If you are in a grey car, on a dark rainy day, dont turn on your headlights, they'll last longer, and that overloaded grain truck will test its brand new brakes on your rear bumper.
When driving in town, be sure to cut off or tailgate any dually, preferrably with your brights on. Or better yet, if you're still in high school, turn around and try to flirt with the cowboy behind you (who is WAAAYY too old for you anyway), and pay no mind to the light as it turns green; no one wants to go anywhere anyway.
Play your stereo REALLY loud, everyone wants to hear Eminem (skittle) rap about doing his wife's sister, or beating his F*ing momma. That rattling thump from your trunk is REAL COOL, too. Thank God for 4" shorty exhaust systems.
Drive on the shoulder in a traffic jam, esp on a blind curve before an on ramp. Double kudos if you're in a straight pipe hacking, coughing Harley. Every other vehicle is WAY too big, you dont take up much room, so just go where ever you want.

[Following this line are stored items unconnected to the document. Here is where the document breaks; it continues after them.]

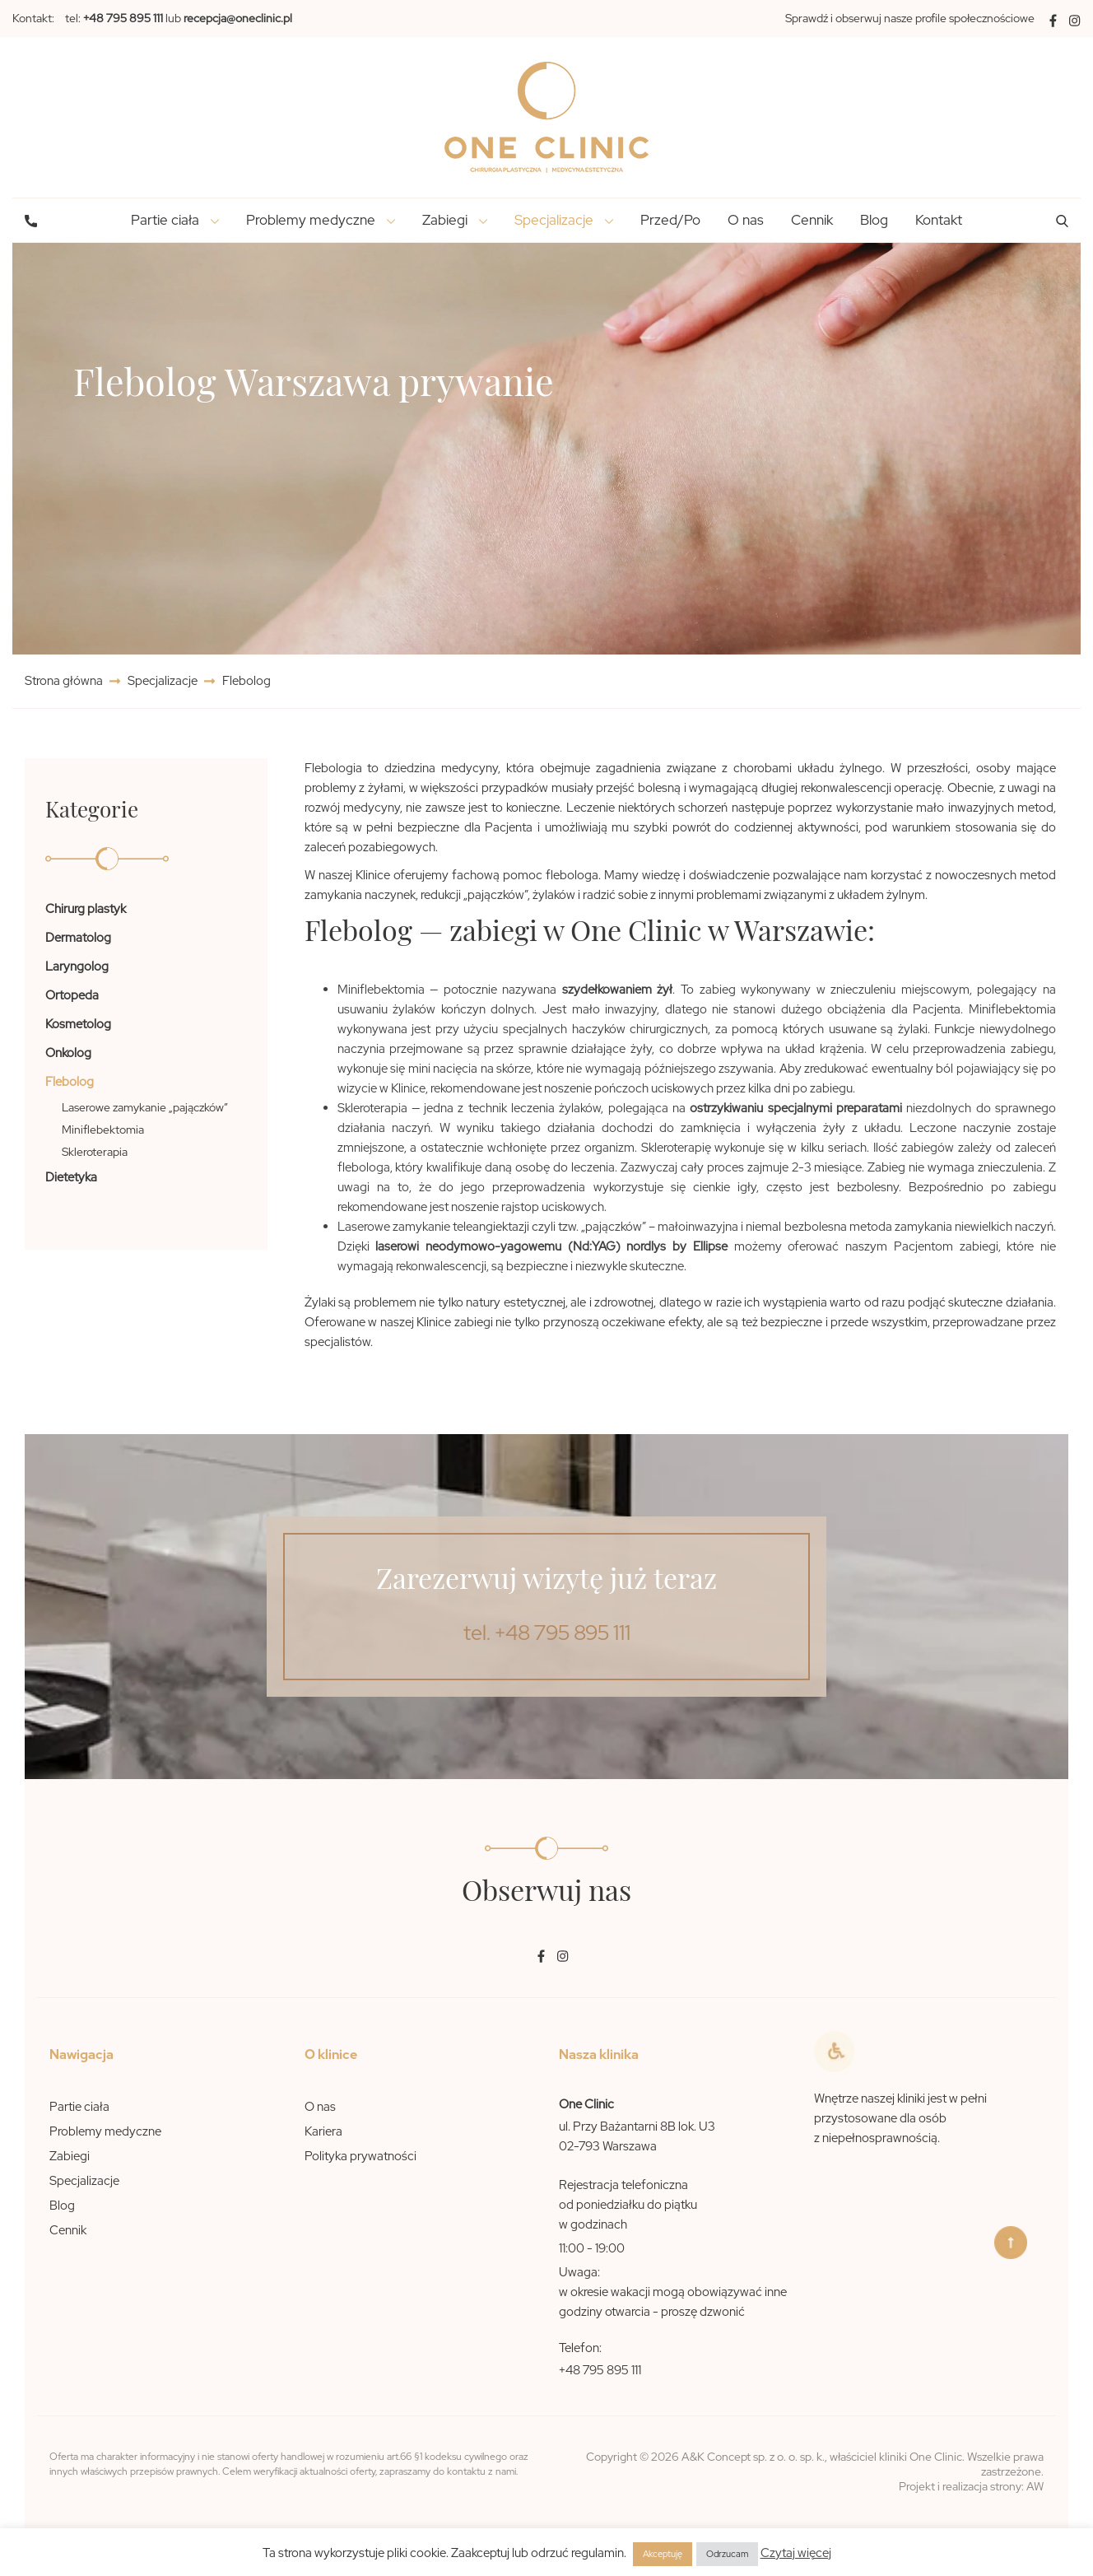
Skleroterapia (95, 1151)
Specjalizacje (163, 681)
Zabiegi (69, 2156)
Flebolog (69, 1082)
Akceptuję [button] (662, 2554)
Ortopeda (72, 995)
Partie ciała (79, 2107)
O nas (746, 220)
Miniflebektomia (103, 1129)
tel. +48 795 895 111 (546, 1633)
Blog (874, 220)
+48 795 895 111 (600, 2370)
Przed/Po (670, 220)
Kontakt (938, 220)
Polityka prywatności (360, 2156)
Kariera (323, 2131)
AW (1035, 2486)
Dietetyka (71, 1177)
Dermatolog (78, 937)
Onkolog (68, 1053)
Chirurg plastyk (85, 909)
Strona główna (65, 681)
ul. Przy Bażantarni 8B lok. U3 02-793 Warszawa (637, 2136)
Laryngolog (77, 966)
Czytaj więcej (795, 2553)
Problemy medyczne (105, 2131)
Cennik (812, 220)
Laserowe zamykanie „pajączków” (145, 1107)
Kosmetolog (78, 1024)
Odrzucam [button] (727, 2554)
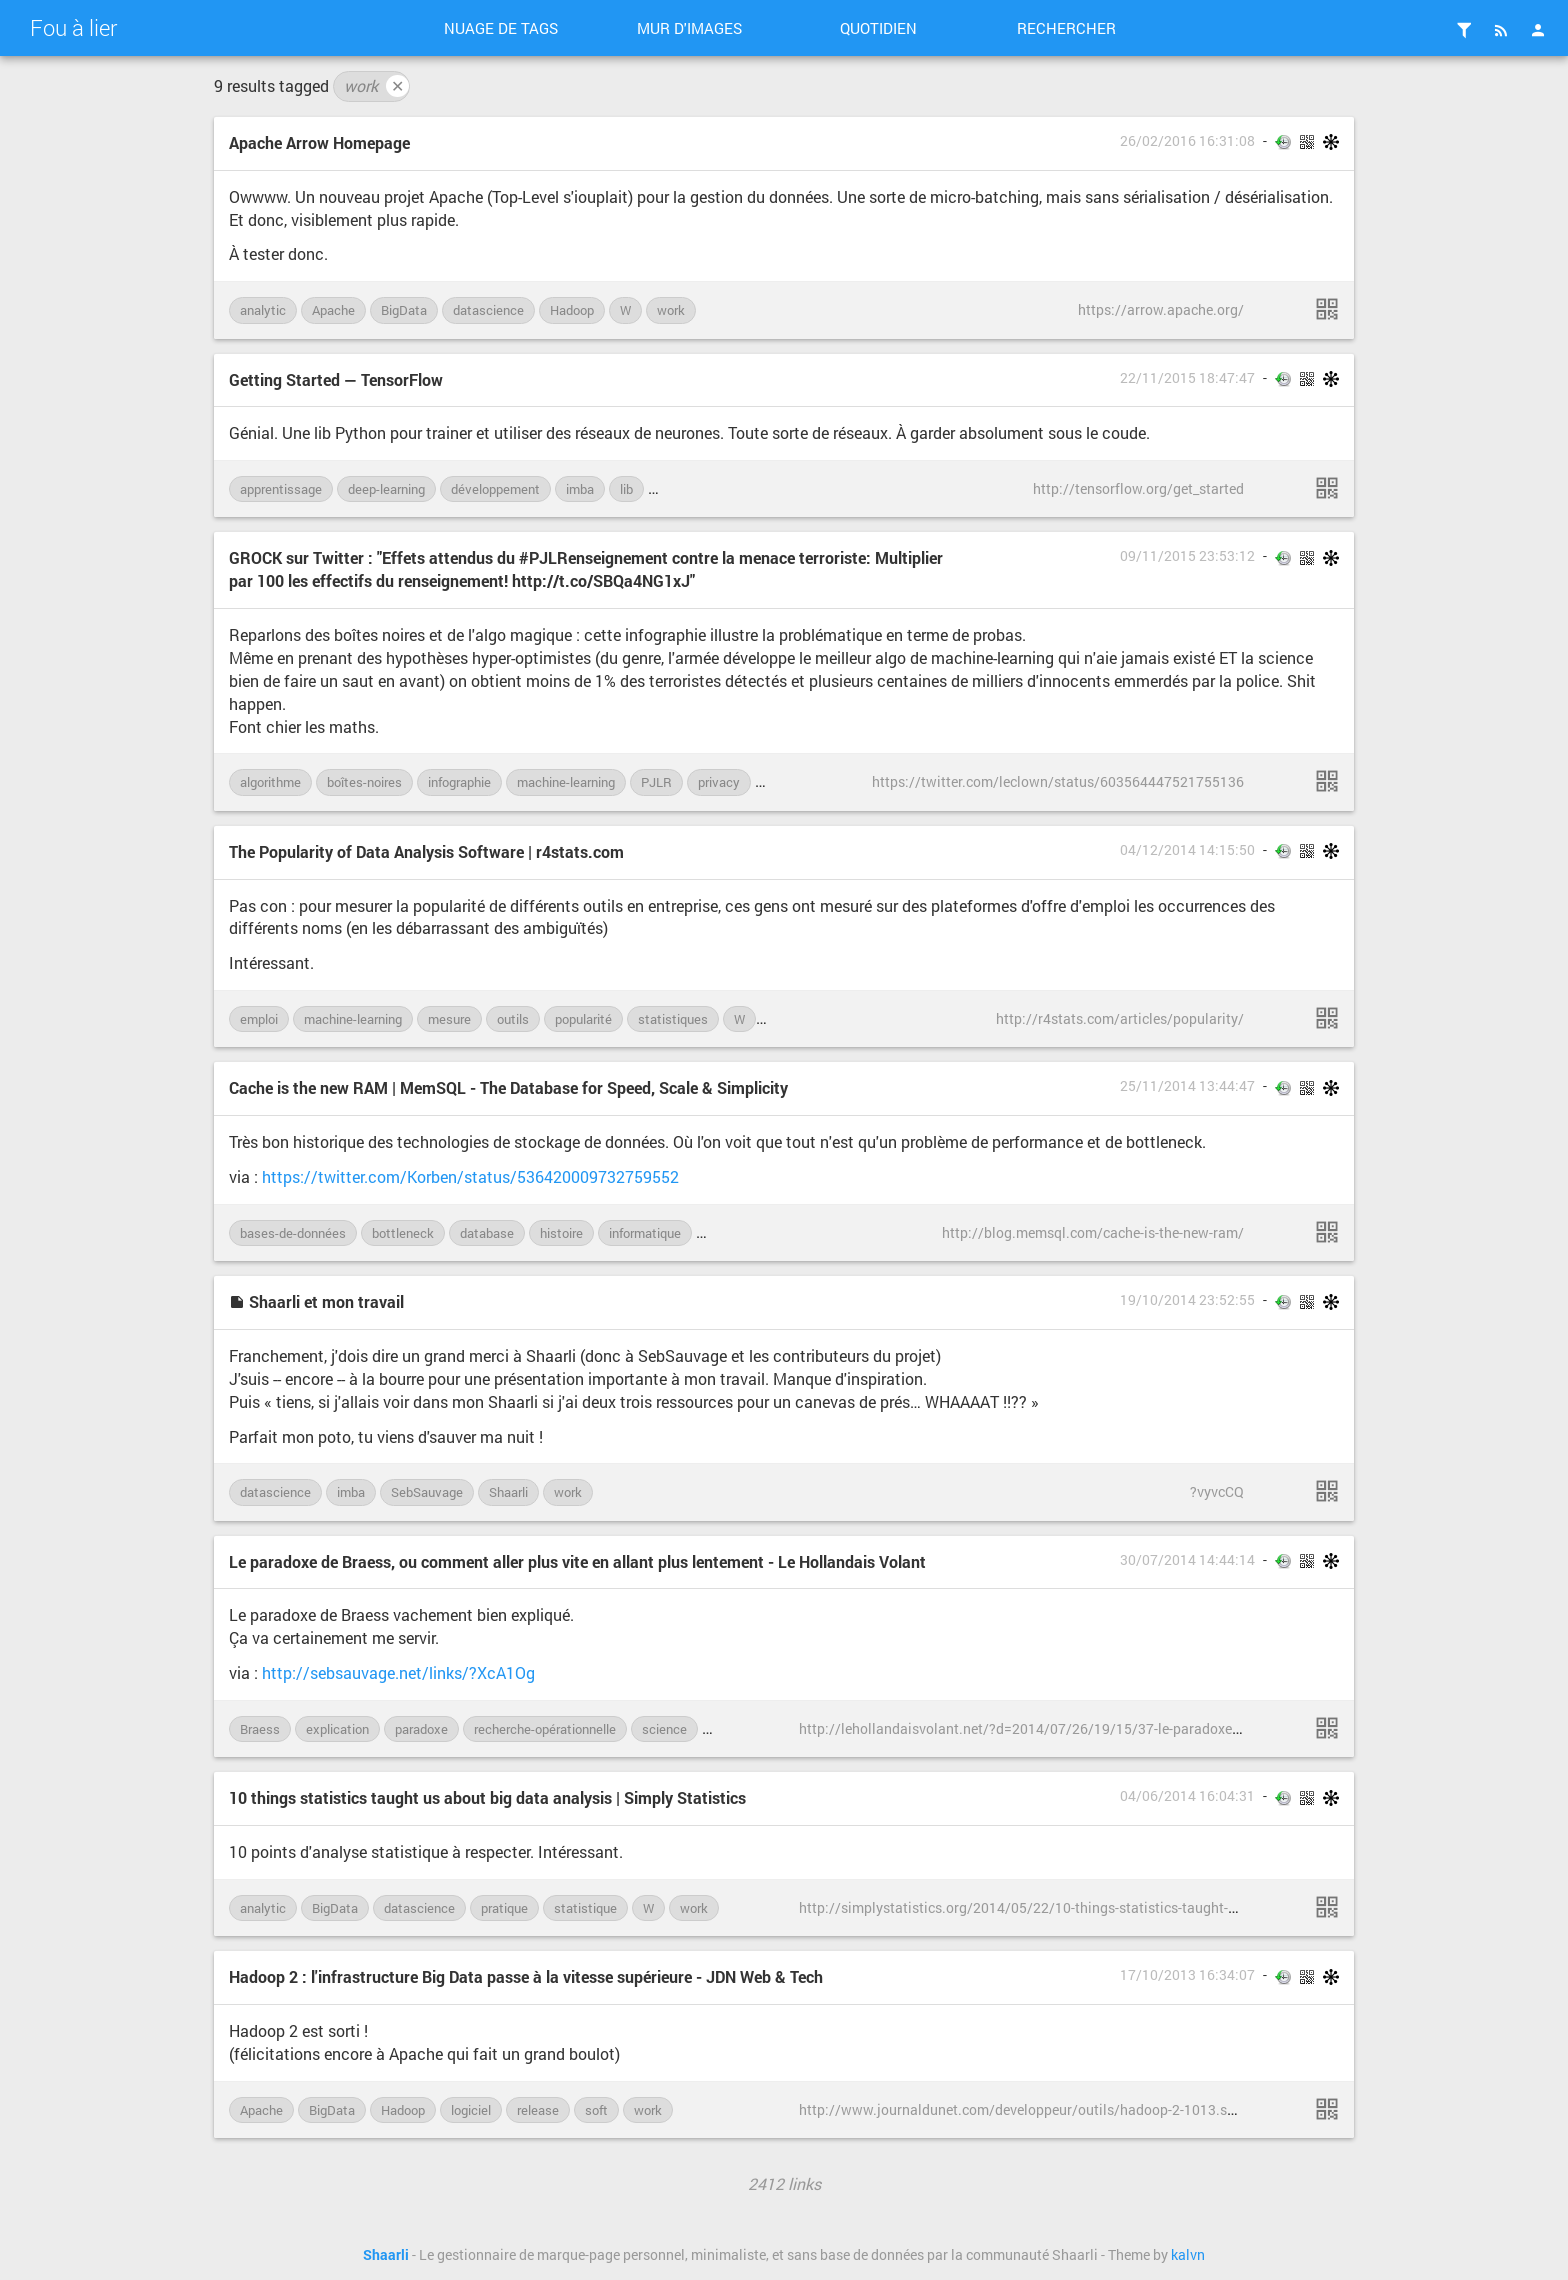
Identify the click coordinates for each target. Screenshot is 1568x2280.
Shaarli (508, 1492)
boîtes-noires (364, 782)
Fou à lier (73, 27)
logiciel (471, 2110)
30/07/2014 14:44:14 (1187, 1560)
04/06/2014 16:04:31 (1187, 1796)
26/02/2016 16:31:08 (1187, 141)
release (538, 2110)
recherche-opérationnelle (545, 1729)
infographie (459, 782)
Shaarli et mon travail (316, 1301)
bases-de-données (293, 1233)
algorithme (270, 782)
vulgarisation (750, 1729)
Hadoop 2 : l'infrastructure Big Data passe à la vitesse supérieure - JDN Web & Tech (526, 1976)
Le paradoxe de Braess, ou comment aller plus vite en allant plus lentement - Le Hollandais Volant (577, 1561)
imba (580, 489)
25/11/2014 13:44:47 (1187, 1086)
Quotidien (878, 28)
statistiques (673, 1019)
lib (626, 489)
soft (596, 2110)
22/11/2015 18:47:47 (1187, 378)
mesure (449, 1019)
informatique (645, 1233)
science (664, 1729)
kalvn (1188, 2255)
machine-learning (708, 489)
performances (746, 1233)
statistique (585, 1908)
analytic (263, 310)
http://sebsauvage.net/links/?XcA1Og (398, 1672)
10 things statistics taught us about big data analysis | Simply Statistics (487, 1797)
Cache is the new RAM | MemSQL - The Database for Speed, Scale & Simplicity (508, 1087)
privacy (719, 782)
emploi (259, 1019)
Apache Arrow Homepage (319, 142)
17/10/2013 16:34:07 (1187, 1975)
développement (495, 489)
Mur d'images (689, 28)
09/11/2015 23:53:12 (1187, 556)
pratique (504, 1908)
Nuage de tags (501, 28)
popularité (583, 1019)
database (487, 1233)
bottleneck (403, 1233)
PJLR (656, 782)
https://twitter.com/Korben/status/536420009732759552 (470, 1176)
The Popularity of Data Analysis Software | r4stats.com (426, 851)
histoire (561, 1233)
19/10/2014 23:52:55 (1187, 1300)
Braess (260, 1729)
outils (513, 1019)
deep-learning (386, 489)
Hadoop (572, 310)
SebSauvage (427, 1492)
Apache (333, 310)
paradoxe (421, 1729)
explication (337, 1729)
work (376, 86)
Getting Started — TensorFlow (336, 379)
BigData (404, 310)
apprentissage (281, 489)
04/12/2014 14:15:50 (1187, 850)
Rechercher (1066, 28)
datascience (488, 310)
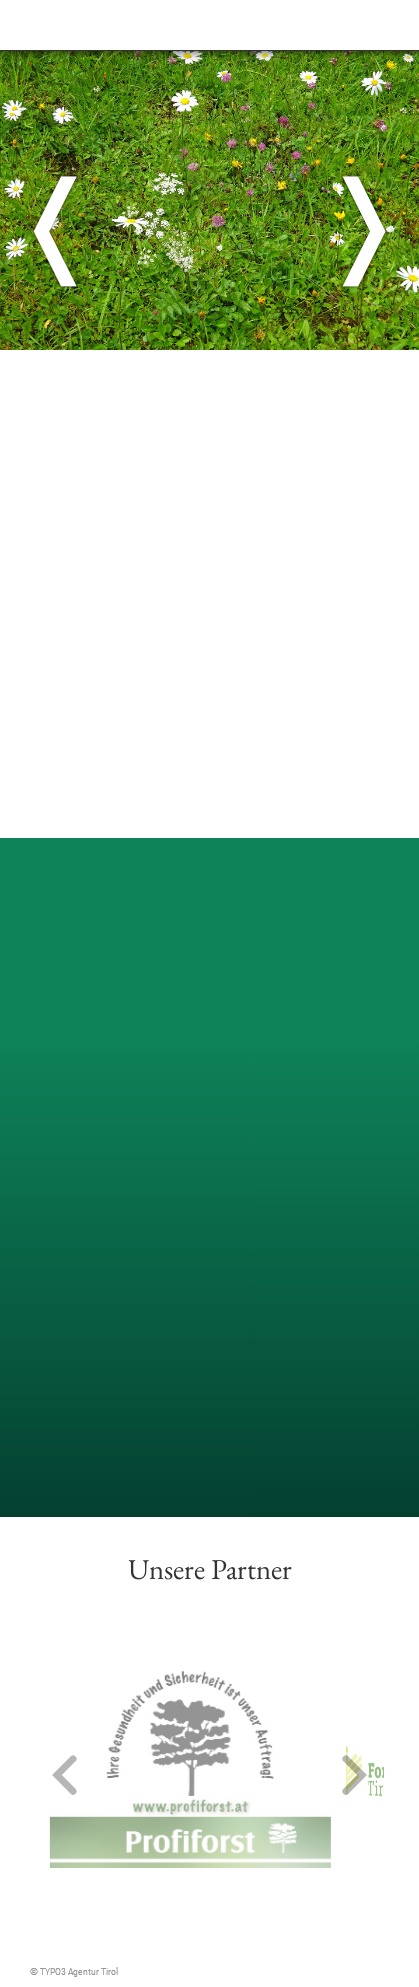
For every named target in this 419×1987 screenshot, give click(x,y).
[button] (65, 1776)
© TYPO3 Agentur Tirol (74, 1971)
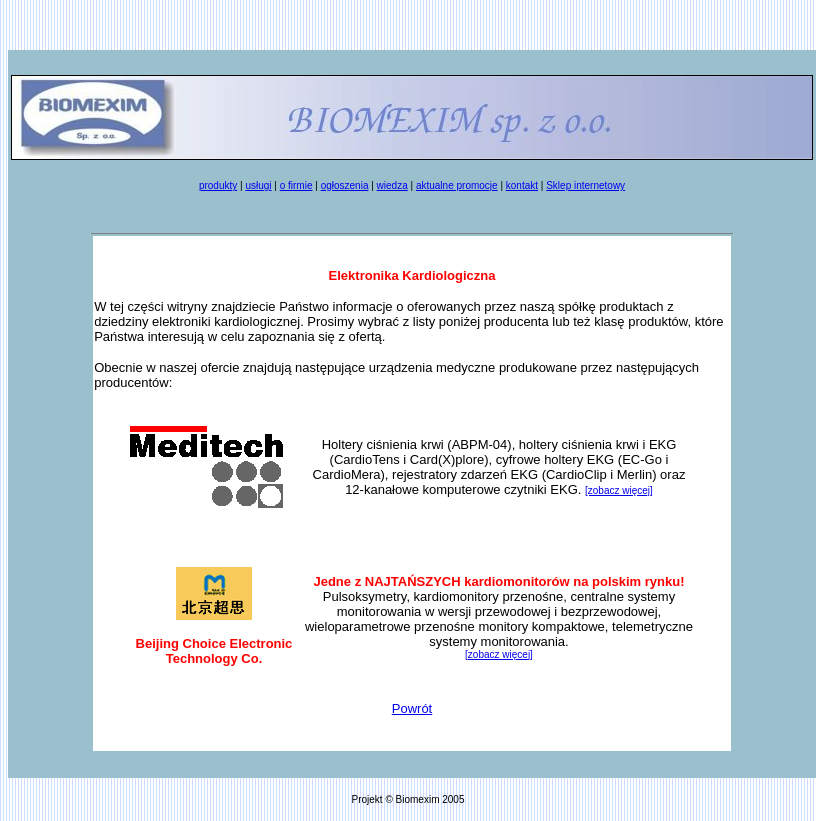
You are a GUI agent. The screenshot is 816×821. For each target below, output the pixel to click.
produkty (218, 185)
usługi (258, 185)
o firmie (296, 185)
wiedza (392, 185)
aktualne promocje (457, 185)
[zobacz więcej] (619, 490)
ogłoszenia (345, 185)
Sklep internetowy (585, 185)
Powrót (412, 708)
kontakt (522, 185)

Pick a fight with the 6ft bull rider in the diesel pickup who just blew smoke in your face as you tried to pass him on your Harley in said traffic jam. Pull a knife on him when he starts to whoop your sorry butt. Cry like a baby when he takes IT away from you, and continues the butt kicking. Get yer gang after him; after all, he's younger, in better shape, and had no business whoopin ya like that.
Speaking of biker wannabes- when an old lady touches your bike with the rubber part of her car door, (getting out of her car on the parking lot) take out your switchblade and make a 6ft scratch in the paint of her otherwise nice looking Buick. Takes a BIG man to show that old bitty who's boss.